(DATASET CONTENT Opens)

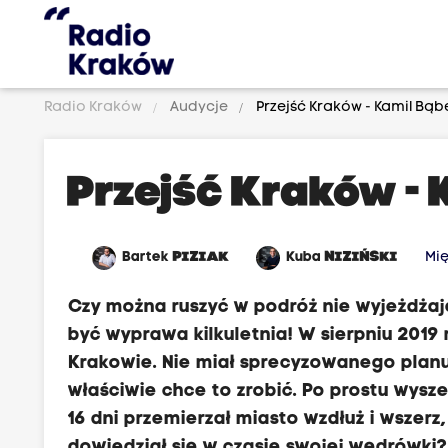
Radio Kraków
Audycje
Przejść Kraków - Kamil Bąb
Przejść Kraków - 
Bartek
PIZIAK
Kuba
NIZIŃSKI
Mi
Czy można ruszyć w podróż nie wyjeżdżaj
być wyprawa kilkuletnia! W sierpniu 2019 
Krakowie. Nie miał sprecyzowanego planu
właściwie chce to zrobić. Po prostu wyszed
16 dni przemierzał miasto wzdłuż i wszerz,
dowiedział się w czasie swojej wędrówki?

(DATASET CONTENT Closes)

Wherever the string "Przejść" appears in the data above, copy the line it sits in.

Przejść Kraków - Kamil Bąb
Przejść Kraków - 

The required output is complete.